The transitions that began in 2011 in Egypt and Tunisia have had nearly opposite effects on the status of courts in the two countries. Egypt's troubled transition has seen the country's courts, especially the Supreme Constitutional Court (SCC), rise to new levels of prominence. In contrast, the Tunisian transitional regime - considered the most stable of the Arab Spring - suspended the Constitutional Council for the duration of the transition. The status of the courts has important implications for the distribution of power within the transitional regime. In Egypt, power was divided between the SCC and several elected legislative, executive and constituent institutions. In Tunisia, power was concentrated in a single legislative-constituent Assembly unchecked by judicial review.

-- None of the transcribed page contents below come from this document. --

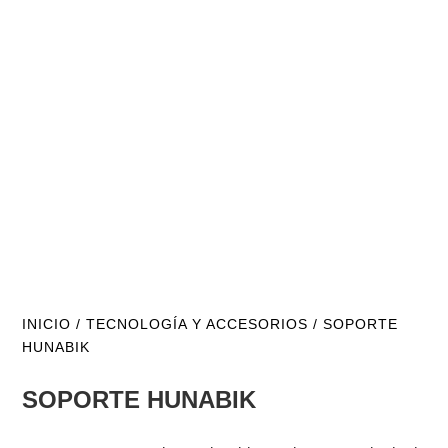
INICIO
/
TECNOLOGÍA Y ACCESORIOS
/ SOPORTE
HUNABIK
SOPORTE HUNABIK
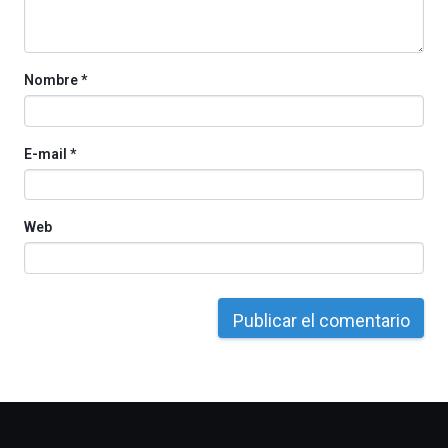
la
Cátedra…
Nombre
*
E-mail
*
Web
Otros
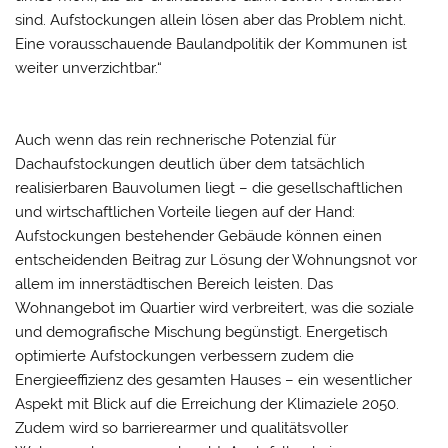
sind. Aufstockungen allein lösen aber das Problem nicht.
Eine vorausschauende Baulandpolitik der Kommunen ist
weiter unverzichtbar.“
Auch wenn das rein rechnerische Potenzial für
Dachaufstockungen deutlich über dem tatsächlich
realisierbaren Bauvolumen liegt – die gesellschaftlichen
und wirtschaftlichen Vorteile liegen auf der Hand:
Aufstockungen bestehender Gebäude können einen
entscheidenden Beitrag zur Lösung der Wohnungsnot vor
allem im innerstädtischen Bereich leisten. Das
Wohnangebot im Quartier wird verbreitert, was die soziale
und demografische Mischung begünstigt. Energetisch
optimierte Aufstockungen verbessern zudem die
Energieeffizienz des gesamten Hauses – ein wesentlicher
Aspekt mit Blick auf die Erreichung der Klimaziele 2050.
Zudem wird so barrierearmer und qualitätsvoller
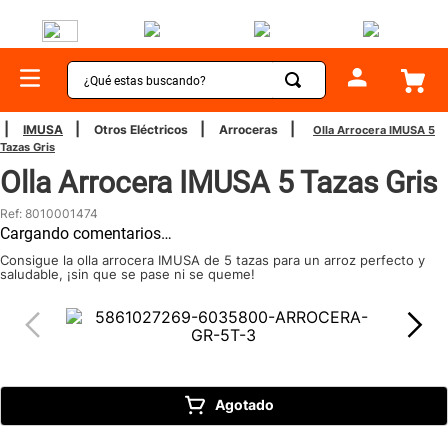
¿Qué estas buscando?
TÉRMINOS MÁS BUSCADOS
IMUSA
Otros Eléctricos
Arroceras
Olla Arrocera IMUSA 5
Tazas Gris
1
.
sartenes
Olla Arrocera IMUSA 5 Tazas Gris
2
.
bateria
Ref
:
8010001474
3
.
olla presion
Cargando comentarios…
4
.
ollas
Consigue la olla arrocera IMUSA de 5 tazas para un arroz perfecto y
saludable, ¡sin que se pase ni se queme!
5
.
aspiradora
6
.
ventilador
7
.
licuadora
8
.
cafetera
Agotado
9
.
acero inoxidable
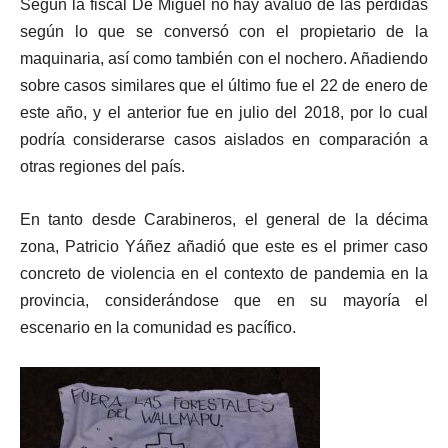
Según la fiscal De Miguel no hay avalúo de las pérdidas
audio
según lo que se conversó con el propietario de la
maquinaria, así como también con el nochero. Añadiendo
sobre casos similares que el último fue el 22 de enero de
este año, y el anterior fue en julio del 2018, por lo cual
podría considerarse casos aislados en comparación a
otras regiones del país.
En tanto desde Carabineros, el general de la décima
zona, Patricio Yáñez añadió que este es el primer caso
concreto de violencia en el contexto de pandemia en la
provincia, considerándose que en su mayoría el
escenario en la comunidad es pacífico.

The focus of this study is on the origins of judicial power, but it will also touch on the problem of democratization. The Egyptian and Tunisian cases are a challenge to the view that strong courts and democratization always go hand in hand. The greater power of the Egyptian judiciary did not prevent the Egyptian transition from collapsing in the July 3 coup, and the absence of constitutional review in Tunisia did not result in a dictatorship of the National Assembly.

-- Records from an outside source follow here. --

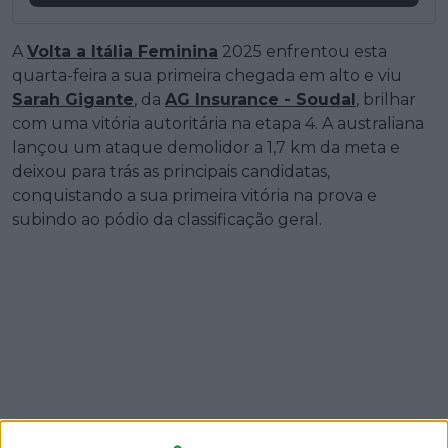
A
Volta a Itália Feminina
2025 enfrentou esta
quarta-feira a sua primeira chegada em alto e viu
Sarah Gigante
, da
AG Insurance - Soudal
, brilhar
com uma vitória autoritária na etapa 4. A australiana
lançou um ataque demolidor a 1,7 km da meta e
deixou para trás as principais candidatas,
conquistando a sua primeira vitória na prova e
subindo ao pódio da classificação geral.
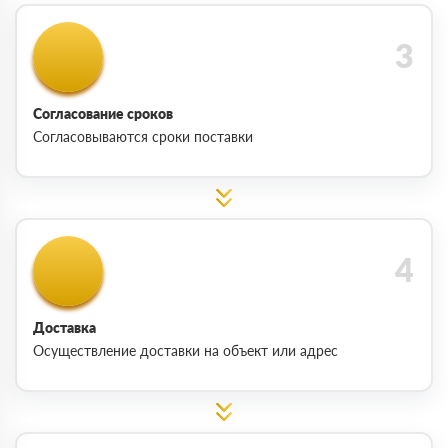
Согласование сроков
Согласовываются сроки поставки
Доставка
Осуществление доставки на объект или адрес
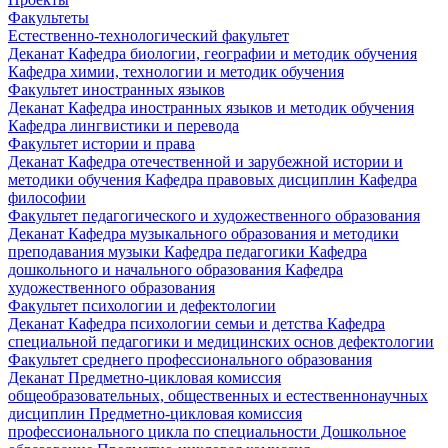
Факультеты
Естественно-технологический факультет
Деканат
Кафедра биологии, географии и методик обучения
Кафедра химии, технологии и методик обучения
Факультет иностранных языков
Деканат
Кафедра иностранных языков и методик обучения
Кафедра лингвистики и перевода
Факультет истории и права
Деканат
Кафедра отечественной и зарубежной истории и
методики обучения
Кафедра правовых дисциплин
Кафедра
философии
Факультет педагогического и художественного образования
Деканат
Кафедра музыкального образования и методики
преподавания музыки
Кафедра педагогики
Кафедра
дошкольного и начального образования
Кафедра
художественного образования
Факультет психологии и дефектологии
Деканат
Кафедра психологии семьи и детства
Кафедра
специальной педагогики и медицинских основ дефектологии
Факультет среднего профессионального образования
Деканат
Предметно-цикловая комиссия
общеобразовательных, общественных и естественнонаучных
дисциплин
Предметно-цикловая комиссия
профессионального цикла по специальности Дошкольное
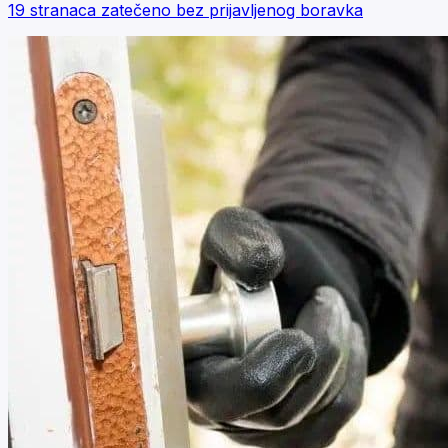
19 stranaca zatečeno bez prijavljenog boravka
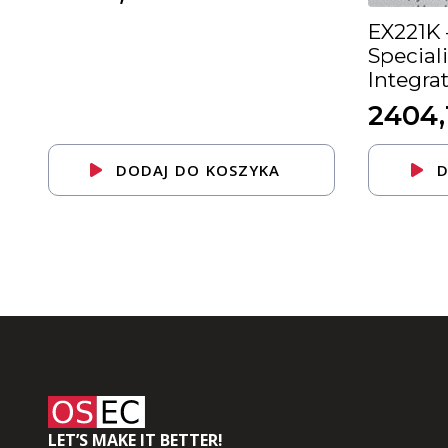
EX221K 
Special
Integra
2404
DODAJ DO KOSZYKA
D
LET’S MAKE IT BETTER!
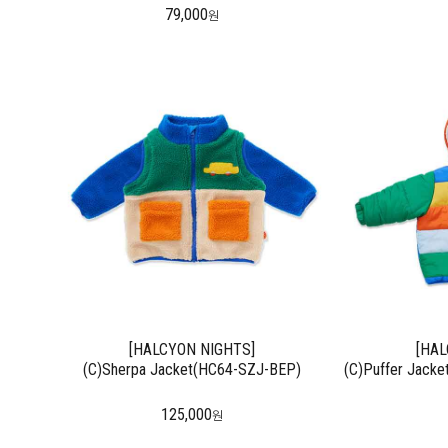
79,000
원
[HALCYON NIGHTS]
[HAL
(C)Sherpa Jacket(HC64-SZJ-BEP)
(C)Puffer Jacke
125,000
원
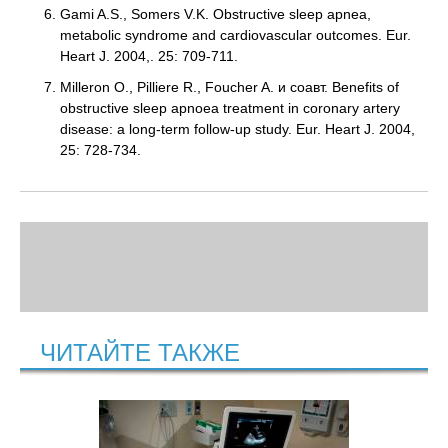
Gami A.S., Somers V.K. Obstructive sleep apnea,
metabolic syndrome and cardiovascular outcomes. Eur.
Heart J. 2004,. 25: 709-711.
Milleron O., Pilliere R., Foucher A. и соавт. Benefits of
obstructive sleep apnoea treatment in coronary artery
disease: a long-term follow-up study. Eur. Heart J. 2004,
25: 728-734.
ЧИТАЙТЕ ТАКЖЕ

The rule of law upheld by an independent judiciary is an essential part of any consolidated democracy. Nevertheless, prior research has not adequately addressed the question of how the judiciary aids the democratic process or which forms of judicial power are conducive to democratization in the context of democratic transitions. This project assesses three alternative hypotheses to explain the divergent outcomes in Egypt and Tunisia. These hypotheses address the role of majoritarian and counter-majoritarian institutions and interests in each country; the different institutional structures of the constitutional court, which may create different opportunities for interaction between civil society and the courts; and the different relationships between the constitutional court and the ordinary judiciary. Archival work and interviews in Egypt and Tunisia will assess these explanations.